Suivent quelque 140 signatures (c’est quand même autre chose que les trois noms du Conseil de l’Unité Roumaine fondé à Rome !). Parmi elles, l’on remarque celles d’Octavian Goga, de Constantin Diamandy, de Paul Brătăşanu, de Toma Ionescu, le frère de Take, de G. G. Mironescu, de Constantin Mille, etc. nombre d’anciens députés et sénateurs, de professeurs universitaires. Simion Mândrescu n’y apparaît pas, ni même Mihai Sturdza. Par contre Vladimir Ghika figure dans la liste des signataires avec cette précision : « en son nom et comme membre du Comité pour l’Unité Roumaine de Rome ».

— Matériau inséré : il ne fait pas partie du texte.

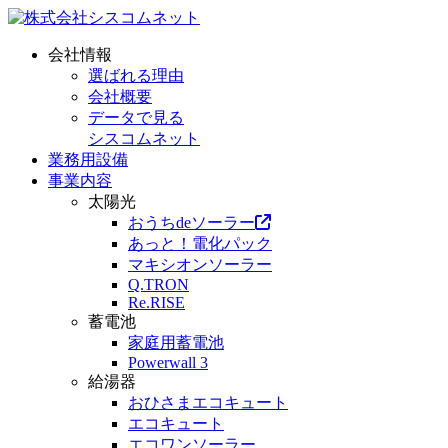
会社情報
選ばれる理由
会社概要
データで見る
シスコムネット
業務用設備
事業内容
太陽光
おうちdeソーラー
あっと！電化パック
マキシオンソーラー
Q.TRON
Re.RISE
蓄電池
家庭用蓄電池
Powerwall 3
給湯器
おひさまエコキュート
エコキュート
エコワンソーラー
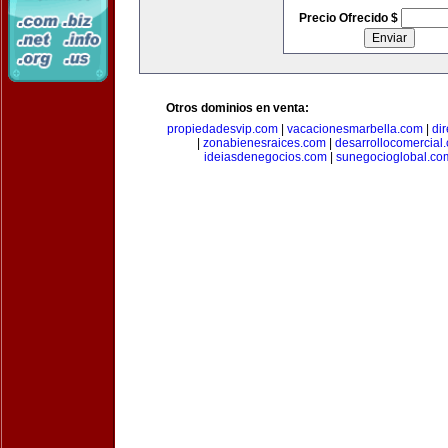
Precio Ofrecido $
Otros dominios en venta:
propiedadesvip.com
|
vacacionesmarbella.com
|
di
|
zonabienesraices.com
|
desarrollocomercial
ideiasdenegocios.com
|
sunegocioglobal.co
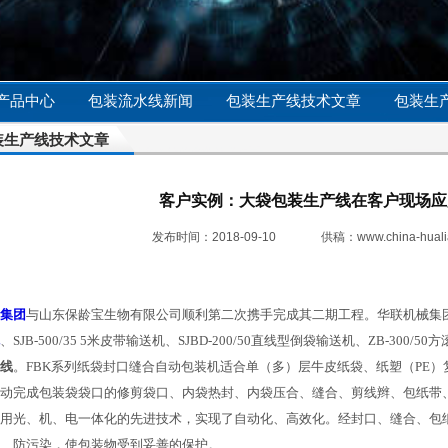
产品中心
包装流水线新闻
包装生产线技术文章
包装生
装生产线技术文章
客户实例：大袋包装生产线在客户现场应
发布时间：2018-09-10
供稿：
www.china-huali
集团
与山东保龄宝生物有限公司顺利第二次携手完成其二期工程。华联机械集团有
、SJB-500/35 5米皮带输送机、SJBD-200/50直线型倒袋输送机、ZB-30
线
。FBK系列纸袋封口缝合自动包装机适合单（多）层牛皮纸袋、纸塑（PE
动完成包装袋袋口的修剪袋口、内袋热封、内袋压合、缝合、剪线辫、包纸带
用光、机、电一体化的先进技术，实现了自动化、高效化。经封口、缝合、包
、防污染，使包装物受到妥善的保护。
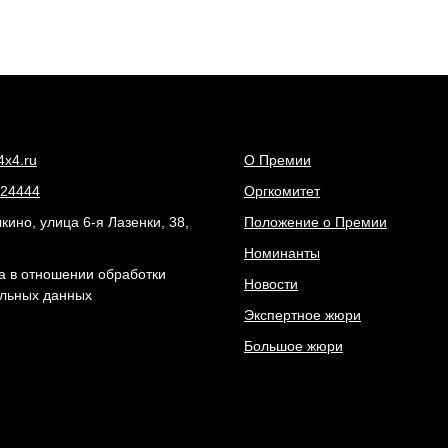
4x4.ru
О Премии
24444
Оргкомитет
ино, улица 6-я Лазенки, 38,
Положение о Премии
Номинанты
а в отношении обработки
Новости
льных данных
Экспертное жюри
Большое жюри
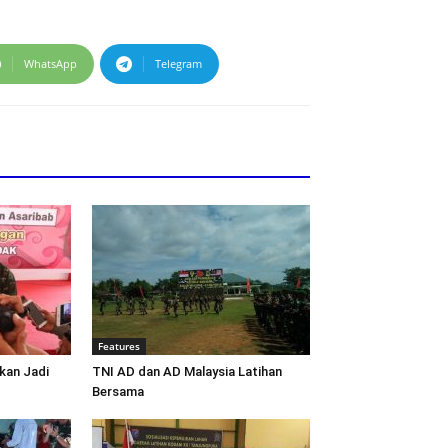
WhatsApp
Telegram
Features
kan Jadi
TNI AD dan AD Malaysia Latihan
Bersama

Le rôle conféré à Vladimir Ghika au sein de ce Conseil nous apparaît plus clairement dans un texte conservé aux Archives Vladimir Ghika : « En vertu des pleins pouvoirs qui nous ont été confiés par l’Assemblée générale des Roumains tenue le 6 septembre 1918, nous soussignés, R.P. Basile Lucaciu et Docteur Jean Cantacuzène, Présidents du Conseil National Roumain, portons à la connaissance de Son Éminence le Cardinal Secrétaire d’État de Sa Sainteté le Pape, que nous avons donné délégation de nous représenter auprès de Sa Sainteté au Prince Vladimir J. Ghika, Docteur en théologie. Il a seul qualité pour traiter et résoudre en notre nom les questions relatives au mouvement irrédentiste roumain dans ses rapports avec le Saint-Siège. [19] »
C’est fort de cette accréditation que Vladimir Ghika rentre en Italie où il présente, le 2 octobre 1918, la création du Conseil National Roumain au Cardinal Gasparri : « J’ai l’honneur de porter à la connaissance de Votre Éminence la Constitution d’un Conseil national roumain chargé de conduire les affaires de l’irrédentisme Roumain et de représenter les revendications Roumaines auprès des Gouvernements alliés en les appuyant sur une organisation politique, militaire[20] et diplomatique. Je remets ci-joint à Votre Éminence le compte-rendu de la séance qui l’a élu, avec le texte de la motion votée et la liste des signatures des participants. Je joins à ces pièces, copie des pleins pouvoirs qui m’ont été conférés, pour tout ce qui peut, dans les affaires à traiter, regarder le Saint-Siège, par nos deux Présidents.[21] »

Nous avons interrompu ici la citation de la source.